Land unterstützt Bund im Gerichtsstreit mit Atomkonzernen

Die Landesregierung unterstützt den Bund bei der Abwehr möglicher milliardenschwerer Schadenersatzforderungen der Atomkonzerne.

26.02.2013
  • dpa

Stuttgart. Das grün-rote Kabinett hat am Dienstag in Stuttgart eine Stellungnahme für das Bundesverfassungsgericht freigegeben, in der das Atomausstiegsgesetz vom Sommer 2011 verteidigt wird. Damit tritt das Land - wie Schleswig-Holstein - förmlich dem Verfahren bei, in dem die Verfassungsmäßigkeit des Atomausstiegs überprüft wird.

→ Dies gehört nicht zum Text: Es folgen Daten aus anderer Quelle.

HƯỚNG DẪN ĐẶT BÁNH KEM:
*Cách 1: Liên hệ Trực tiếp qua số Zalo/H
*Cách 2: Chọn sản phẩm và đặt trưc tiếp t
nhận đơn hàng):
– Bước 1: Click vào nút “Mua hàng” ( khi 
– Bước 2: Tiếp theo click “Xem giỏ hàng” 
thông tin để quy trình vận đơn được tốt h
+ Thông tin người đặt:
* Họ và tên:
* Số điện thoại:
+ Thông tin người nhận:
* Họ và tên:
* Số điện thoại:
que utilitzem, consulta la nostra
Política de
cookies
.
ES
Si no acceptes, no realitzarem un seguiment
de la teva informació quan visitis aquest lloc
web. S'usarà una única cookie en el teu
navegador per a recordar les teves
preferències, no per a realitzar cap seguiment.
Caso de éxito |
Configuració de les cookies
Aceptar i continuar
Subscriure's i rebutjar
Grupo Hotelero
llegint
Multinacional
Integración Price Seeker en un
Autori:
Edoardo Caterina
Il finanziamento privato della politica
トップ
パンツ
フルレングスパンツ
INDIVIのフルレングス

Sollten die Atomkonzerne Eon, RWE und Vattenfall in Karlsruhe erfolgreich sein, könnten sie im nächsten Schritte vor Zivilgerichten versuchen, Entschädigungen in Milliardenhöhe zu erstreiten. Der Karlsruher Energieversorger EnBW hatte sich der Klage nicht angeschlossen. Da er zu mehr als 98 Prozent in öffentlicher Hand - davon knapp die Hälfte im Besitz des Landes - ist, fehle die Grundrechtsfähigkeit, hatte es zur Begründung geheißen. EnBW musste im Zuge des Atomausstiegs zwei ihrer vier Meiler vom Netz nehmen.

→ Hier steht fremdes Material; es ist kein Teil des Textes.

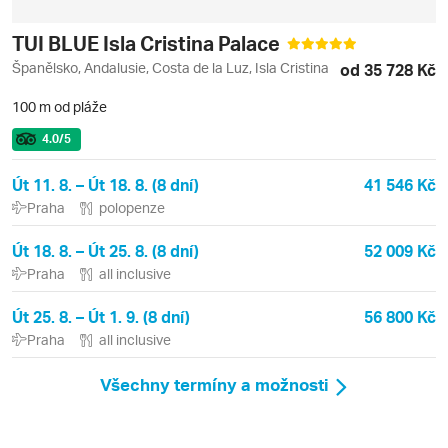
TUI BLUE Isla Cristina Palace
Španělsko, Andalusie, Costa de la Luz, Isla Cristina
od 35 728 Kč
100 m od pláže
4.0
/5
Út 11. 8. – Út 18. 8. (8 dní)
41 546 Kč
Praha
polopenze
Út 18. 8. – Út 25. 8. (8 dní)
52 009 Kč
Praha
all inclusive
Út 25. 8. – Út 1. 9. (8 dní)
56 800 Kč
Praha
all inclusive
Všechny termíny a možnosti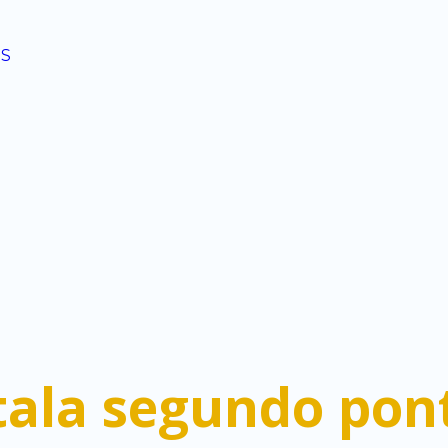
la segundo pont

Umweltminister Franz Untersteller (Grüne) begründete das Engagement des Landes bei dem Karlsruher Verfahren damit, dass Grüne und SPD zu den politischen Initiatoren des Atomausstiegs gehört hätten. «Selbstverständlich stehen wir zum Ausstiegsbeschluss, und wir sind sicher, dass er richtig, angemessen und rechtmäßig ist.»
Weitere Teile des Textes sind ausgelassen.